#### Goal of the exercise
Please retype the entries below word for word, passing over every picture.

#### Data extracts

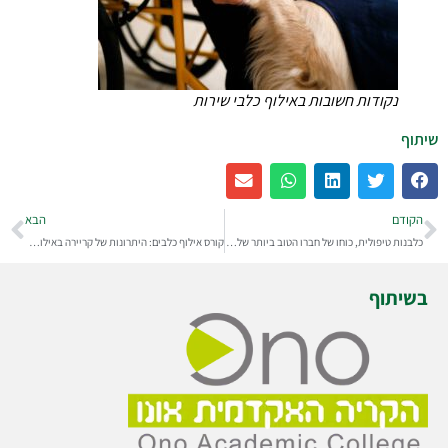
נקודות חשובות באילוף כלבי שירות
שיתוף
הקודם
הבא
כלבנות טיפולית, כוחו של חברו הטוב ביותר של האדם בהליך הטיפולי
קורס אילוף כלבים: היתרונות של קריירה באילוף כלבים וכלבנות טיפולית
בשיתוף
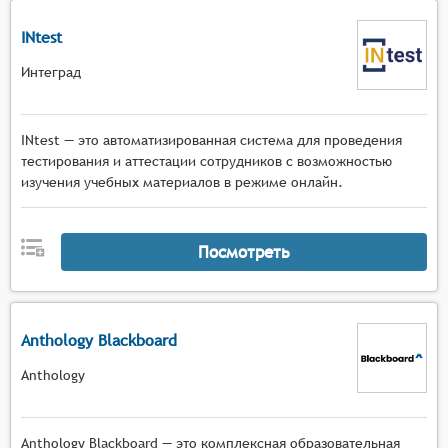
INtest
Интеград
INtest — это автоматизированная система для проведения
тестирования и аттестации сотрудников с возможностью
изучения учебных материалов в режиме онлайн.
Посмотреть
Anthology Blackboard
Anthology
Anthology Blackboard — это комплексная образовательная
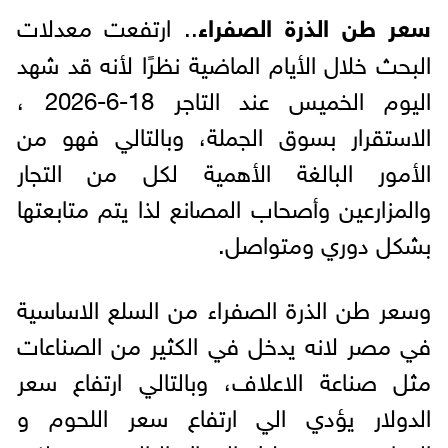
سعر طن الذرة الصفراء
.. ارتفعت معدلات
البحث خلال الأيام الماضية نظرًا لأنه قد شهد
اليوم الخميس عند التاجر 18-6-2026 ،
الاستقرار بسوق الجملة، وبالتالي فهو من
الأمور البالغة الأهمية لكل من التجار
والمزارعين وأصحاب المصانع لذا يتم متابعتها
بشكل دوري ومتواصل.
وسعر طن الذرة الصفراء من السلع الاساسية
في مصر لانه يدخل في الكثير من الصناعات
مثل صناعة الاعلاف، وبالتالي ارتفاع سعر
الدولار يؤدي الي ارتفاع سعر اللحوم و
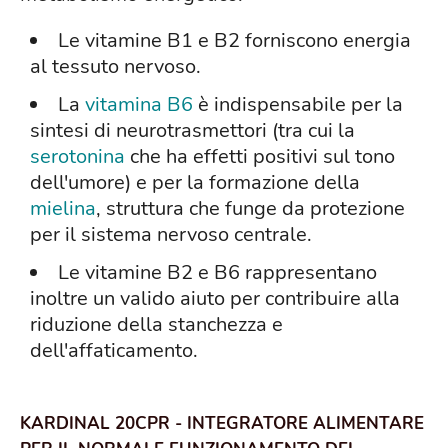
Le vitamine B1 e B2 forniscono energia
al tessuto nervoso.
La
vitamina B6
è indispensabile per la
sintesi di neurotrasmettori (tra cui la
serotonina
che ha effetti positivi sul tono
dell'umore) e per la formazione della
mielina
, struttura che funge da protezione
per il sistema nervoso centrale.
Le vitamine B2 e B6 rappresentano
inoltre un valido aiuto per contribuire alla
riduzione della stanchezza e
dell'affaticamento.
KARDINAL 20CPR - INTEGRATORE ALIMENTARE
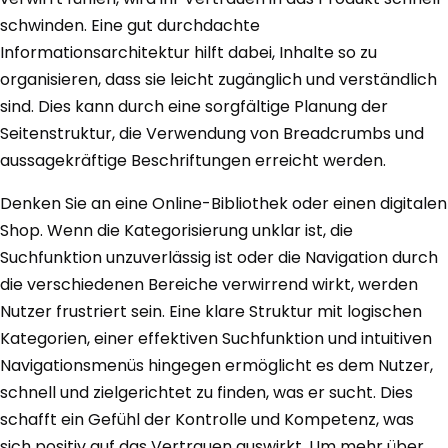
schwinden. Eine gut durchdachte
Informationsarchitektur hilft dabei, Inhalte so zu
organisieren, dass sie leicht zugänglich und verständlich
sind. Dies kann durch eine sorgfältige Planung der
Seitenstruktur, die Verwendung von Breadcrumbs und
aussagekräftige Beschriftungen erreicht werden.
Denken Sie an eine Online-Bibliothek oder einen digitalen
Shop. Wenn die Kategorisierung unklar ist, die
Suchfunktion unzuverlässig ist oder die Navigation durch
die verschiedenen Bereiche verwirrend wirkt, werden
Nutzer frustriert sein. Eine klare Struktur mit logischen
Kategorien, einer effektiven Suchfunktion und intuitiven
Navigationsmenüs hingegen ermöglicht es dem Nutzer,
schnell und zielgerichtet zu finden, was er sucht. Dies
schafft ein Gefühl der Kontrolle und Kompetenz, was
sich positiv auf das Vertrauen auswirkt. Um mehr über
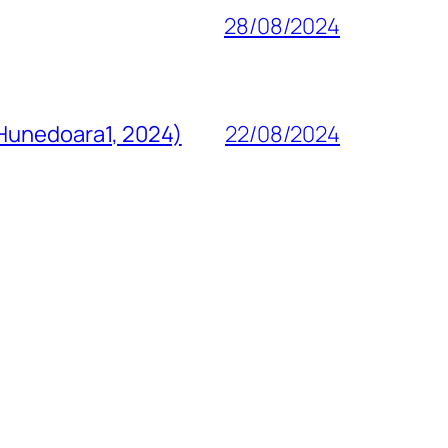
28/08/2024
 Hunedoara1, 2024)
22/08/2024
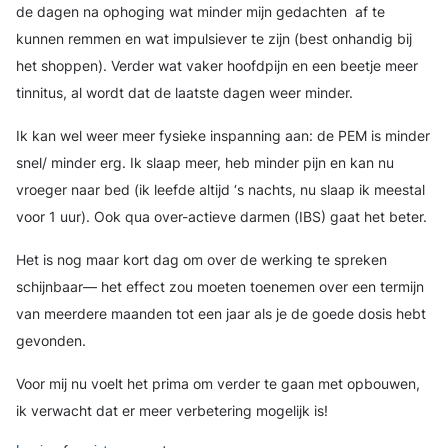
de dagen na ophoging wat minder mijn gedachten af te
kunnen remmen en wat impulsiever te zijn (best onhandig bij
het shoppen). Verder wat vaker hoofdpijn en een beetje meer
tinnitus, al wordt dat de laatste dagen weer minder.
Ik kan wel weer meer fysieke inspanning aan: de PEM is minder
snel/ minder erg. Ik slaap meer, heb minder pijn en kan nu
vroeger naar bed (ik leefde altijd ‘s nachts, nu slaap ik meestal
voor 1 uur). Ook qua over-actieve darmen (IBS) gaat het beter.
Het is nog maar kort dag om over de werking te spreken
schijnbaar— het effect zou moeten toenemen over een termijn
van meerdere maanden tot een jaar als je de goede dosis hebt
gevonden.
Voor mij nu voelt het prima om verder te gaan met opbouwen,
ik verwacht dat er meer verbetering mogelijk is!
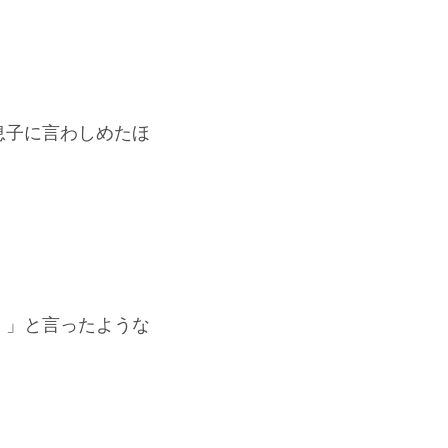
息子に言わしめたほ
）
！」と言ったような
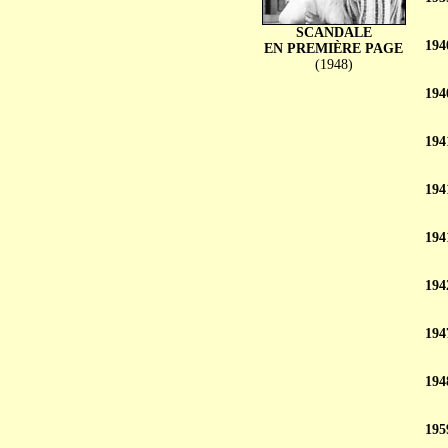
SCANDALE
194
EN PREMIÈRE PAGE
(1948)
194
194
194
194
194
194
194
195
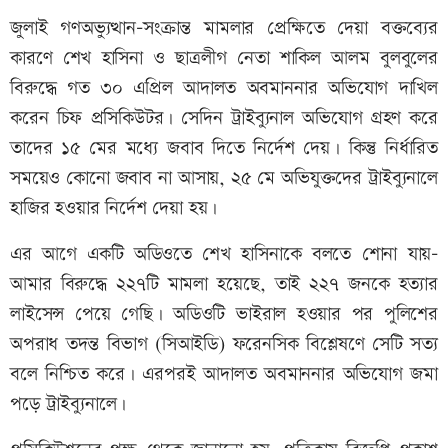
জুলাই গণঅভ্যুত্থান-সংক্রান্ত মামলার প্রেক্ষিতে দেয়া বক্তব্যের
কারণে শেখ হাসিনা ও ছাত্রলীগ নেতা শাকিল আলম বুলবুলের
বিরুদ্ধে গত ৩০ এপ্রিল আদালত অবমাননার অভিযোগ দাখিল
করেন চিফ প্রসিকিউটর। সেদিন ট্রাইব্যুনাল অভিযোগ গ্রহণ করে
তাদের ১৫ মের মধ্যে জবাব দিতে নির্দেশ দেয়। কিন্তু নির্ধারিত
সময়েও কোনো জবাব না আসায়, ২৫ মে অভিযুক্তদের ট্রাইব্যুনালে
হাজির হওয়ার নির্দেশ দেয়া হয়।
এর আগে একটি অডিওতে শেখ হাসিনাকে বলতে শোনা যায়-
আমার বিরুদ্ধে ২২৭টি মামলা হয়েছে, তাই ২২৭ জনকে হত্যার
লাইসেন্স পেয়ে গেছি। অডিওটি ভাইরাল হওয়ার পর পুলিশের
অপরাধ তদন্ত বিভাগ (সিআইডি) ফরেনসিক বিশ্লেষণে সেটি সত্য
বলে নিশ্চিত করে। এরপরই আদালত অবমাননার অভিযোগ জমা
পড়ে ট্রাইব্যুনালে।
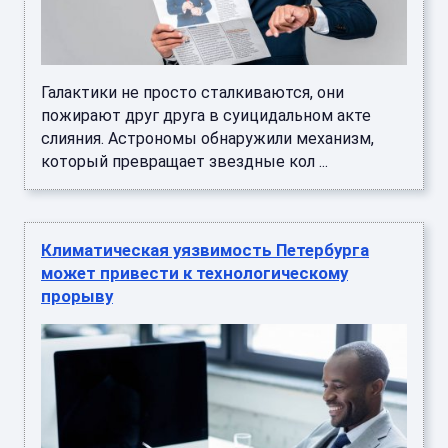
Галактики не просто сталкиваются, они
пожирают друг друга в суицидальном акте
слияния. Астрономы обнаружили механизм,
который превращает звездные кол ...
Климатическая уязвимость Петербурга
может привести к технологическому
прорыву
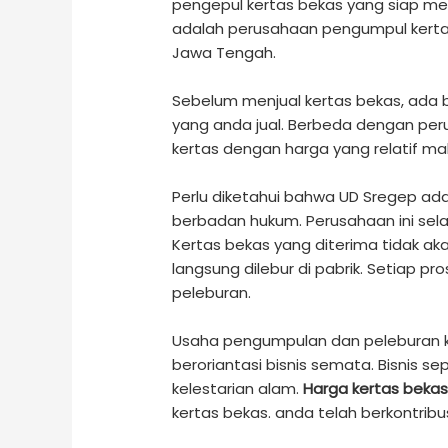
pengepul kertas bekas yang siap m
adalah perusahaan pengumpul kertas
Jawa Tengah.
Sebelum menjual kertas bekas, ada 
yang anda jual. Berbeda dengan per
kertas dengan harga yang relatif ma
Perlu diketahui bahwa UD Sregep a
berbadan hukum. Perusahaan ini sela
Kertas bekas yang diterima tidak aka
langsung dilebur di pabrik. Setiap 
peleburan.
Usaha pengumpulan dan peleburan k
beroriantasi bisnis semata. Bisnis se
kelestarian alam.
Harga kertas beka
kertas bekas. anda telah berkontribu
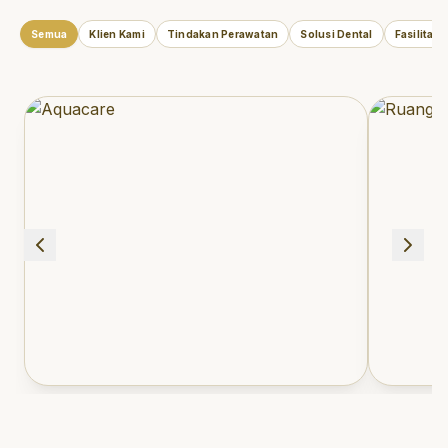
Semua
Klien Kami
Tindakan Perawatan
Solusi Dental
Fasilitas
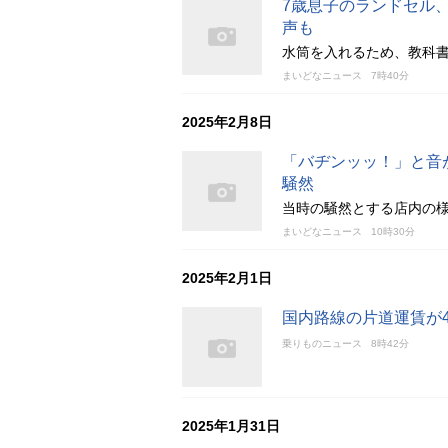
7歳息子のランドセル
声も
水筒を入れるため、教科
まいどなニュース
7時40分
2025年2月8日
「バヂンッッ！」と音
騒然
当時の騒然とする店内の様
まいどなニュース
10時30分
2025年2月1日
国内路線の片道運賃が49
乗りものニュース
8時42分
2025年1月31日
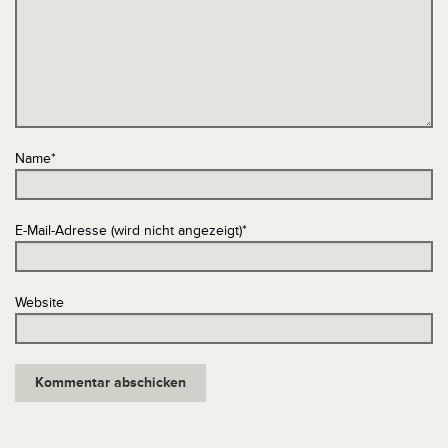
Name
*
E-Mail-Adresse (wird nicht angezeigt)
*
Website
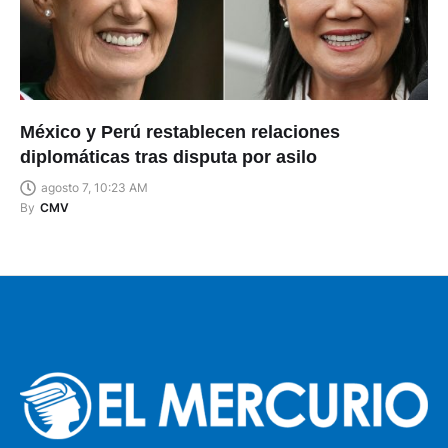
México y Perú restablecen relaciones
diplomáticas tras disputa por asilo
agosto 7, 10:23 AM
By
CMV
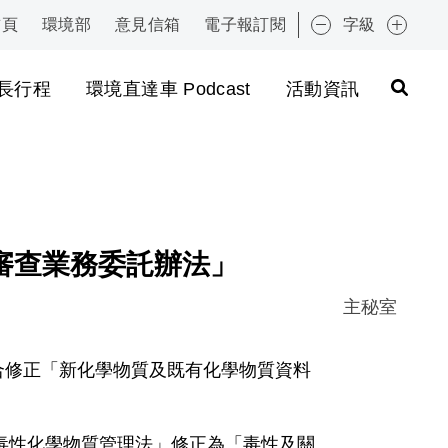
首頁
環境部
意見信箱
電子報訂閱
字級
:::
長行程
環境直達車 Podcast
活動資訊
審查業務委託辦法」
主秘室
定，配合修正「新化學物質及既有化學物質資料
毒性化學物質管理法」修正為「毒性及關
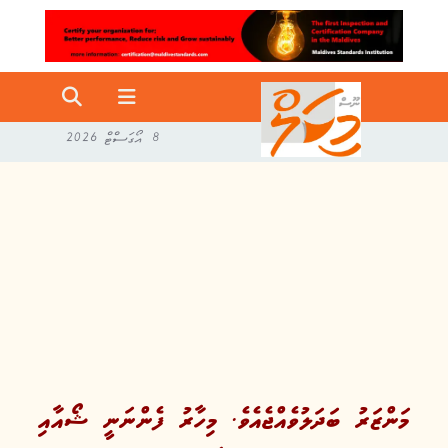
8 އޯގަސްޓް 2026
މަންޒަރު ބަދަލުވެއްޖެއެވެ. މިހާރު ފެންނަނީ ޝޯއާއި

#### Your response
נקודות חשובות באילוף כלבי שירות
שיתוף
הקודם
הבא
כלבנות טיפולית, כוחו של חברו הטוב ביותר של האדם בהליך הטיפולי
קורס אילוף כלבים: היתרונות של קריירה באילוף כלבים וכלבנות טיפולית
בשיתוף
INtest
Интеград
INtest — это автоматизированная система для проведения
тестирования и аттестации сотрудников с возможностью
изучения учебных материалов в режиме онлайн.
Посмотреть
Anthology Blackboard
Anthology
Anthology Blackboard — это комплексная образовательная
سعر طن الذرة الصفراء
.. ارتفعت معدلات
البحث خلال الأيام الماضية نظرًا لأنه قد شهد
اليوم الخميس عند التاجر 18-6-2026 ،
الاستقرار بسوق الجملة، وبالتالي فهو من
الأمور البالغة الأهمية لكل من التجار
والمزارعين وأصحاب المصانع لذا يتم متابعتها
بشكل دوري ومتواصل.
وسعر طن الذرة الصفراء من السلع الاساسية
في مصر لانه يدخل في الكثير من الصناعات
مثل صناعة الاعلاف، وبالتالي ارتفاع سعر
الدولار يؤدي الي ارتفاع سعر اللحوم و
Le vitamine B1 e B2 forniscono energia
al tessuto nervoso.
La
vitamina B6
è indispensabile per la
sintesi di neurotrasmettori (tra cui la
serotonina
che ha effetti positivi sul tono
dell'umore) e per la formazione della
mielina
, struttura che funge da protezione
per il sistema nervoso centrale.
Le vitamine B2 e B6 rappresentano
inoltre un valido aiuto per contribuire alla
riduzione della stanchezza e
dell'affaticamento.
KARDINAL 20CPR - INTEGRATORE ALIMENTARE
schwinden. Eine gut durchdachte
Informationsarchitektur hilft dabei, Inhalte so zu
organisieren, dass sie leicht zugänglich und verständlich
sind. Dies kann durch eine sorgfältige Planung der
Seitenstruktur, die Verwendung von Breadcrumbs und
aussagekräftige Beschriftungen erreicht werden.
Denken Sie an eine Online-Bibliothek oder einen digitalen
Shop. Wenn die Kategorisierung unklar ist, die
Suchfunktion unzuverlässig ist oder die Navigation durch
die verschiedenen Bereiche verwirrend wirkt, werden
Nutzer frustriert sein. Eine klare Struktur mit logischen
Kategorien, einer effektiven Suchfunktion und intuitiven
Navigationsmenüs hingegen ermöglicht es dem Nutzer,
schnell und zielgerichtet zu finden, was er sucht. Dies
schafft ein Gefühl der Kontrolle und Kompetenz, was
sich positiv auf das Vertrauen auswirkt. Um mehr über
28/08/2024
 Hunedoara1, 2024)
22/08/2024
de dagen na ophoging wat minder mijn gedachten af te
kunnen remmen en wat impulsiever te zijn (best onhandig bij
het shoppen). Verder wat vaker hoofdpijn en een beetje meer
tinnitus, al wordt dat de laatste dagen weer minder.
Ik kan wel weer meer fysieke inspanning aan: de PEM is minder
snel/ minder erg. Ik slaap meer, heb minder pijn en kan nu
vroeger naar bed (ik leefde altijd ‘s nachts, nu slaap ik meestal
voor 1 uur). Ook qua over-actieve darmen (IBS) gaat het beter.
Het is nog maar kort dag om over de werking te spreken
schijnbaar— het effect zou moeten toenemen over een termijn
van meerdere maanden tot een jaar als je de goede dosis hebt
gevonden.
Voor mij nu voelt het prima om verder te gaan met opbouwen,
ik verwacht dat er meer verbetering mogelijk is!
息子に言わしめたほ
）
！」と言ったような
SCANDALE
194
EN PREMIÈRE PAGE
(1948)
194
194
194
194
194
194
194
195
জুলাই গণঅভ্যুত্থান-সংক্রান্ত মামলার প্রেক্ষিতে দেয়া বক্তব্যের
কারণে শেখ হাসিনা ও ছাত্রলীগ নেতা শাকিল আলম বুলবুলের
বিরুদ্ধে গত ৩০ এপ্রিল আদালত অবমাননার অভিযোগ দাখিল
করেন চিফ প্রসিকিউটর। সেদিন ট্রাইব্যুনাল অভিযোগ গ্রহণ করে
তাদের ১৫ মের মধ্যে জবাব দিতে নির্দেশ দেয়। কিন্তু নির্ধারিত
সময়েও কোনো জবাব না আসায়, ২৫ মে অভিযুক্তদের ট্রাইব্যুনালে
হাজির হওয়ার নির্দেশ দেয়া হয়।
এর আগে একটি অডিওতে শেখ হাসিনাকে বলতে শোনা যায়-
আমার বিরুদ্ধে ২২৭টি মামলা হয়েছে, তাই ২২৭ জনকে হত্যার
লাইসেন্স পেয়ে গেছি। অডিওটি ভাইরাল হওয়ার পর পুলিশের
অপরাধ তদন্ত বিভাগ (সিআইডি) ফরেনসিক বিশ্লেষণে সেটি সত্য
বলে নিশ্চিত করে। এরপরই আদালত অবমাননার অভিযোগ জমা
পড়ে ট্রাইব্যুনালে।
Галактики не просто сталкиваются, они
пожирают друг друга в суицидальном акте
слияния. Астрономы обнаружили механизм,
который превращает звездные кол ...
Климатическая уязвимость Петербурга
может привести к технологическому
прорыву
pengepul kertas bekas yang siap m
adalah perusahaan pengumpul kertas
Jawa Tengah.
Sebelum menjual kertas bekas, ada 
yang anda jual. Berbeda dengan per
kertas dengan harga yang relatif ma
Perlu diketahui bahwa UD Sregep a
berbadan hukum. Perusahaan ini sela
Kertas bekas yang diterima tidak aka
langsung dilebur di pabrik. Setiap 
peleburan.
Usaha pengumpulan dan peleburan k
beroriantasi bisnis semata. Bisnis se
kelestarian alam.
Harga kertas beka
kertas bekas. anda telah berkontribu
Semua
Klien Kami
Tindakan Perawatan
Solusi Dental
Fasilitas
7歳息子のランドセル
声も
水筒を入れるため、教科
まいどなニュース
7時40分
2025年2月8日
「バヂンッッ！」と音
騒然
当時の騒然とする店内の様
まいどなニュース
10時30分
2025年2月1日
国内路線の片道運賃が49
乗りものニュース
8時42分
2025年1月31日
Name
*
E-Mail-Adresse (wird nicht angezeigt)
*
Website
México y Perú restablecen relaciones
diplomáticas tras disputa por asilo
agosto 7, 10:23 AM
By
CMV
首頁
環境部
意見信箱
電子報訂閱
字級
:::
長行程
環境直達車 Podcast
活動資訊
審查業務委託辦法」
主秘室
定，配合修正「新化學物質及既有化學物質資料
毒性化學物質管理法」修正為「毒性及關
8 އޯގަސްޓް 2026
މަންޒަރު ބަދަލުވެއްޖެއެވެ. މިހާރު ފެންނަނީ ޝޯއާއި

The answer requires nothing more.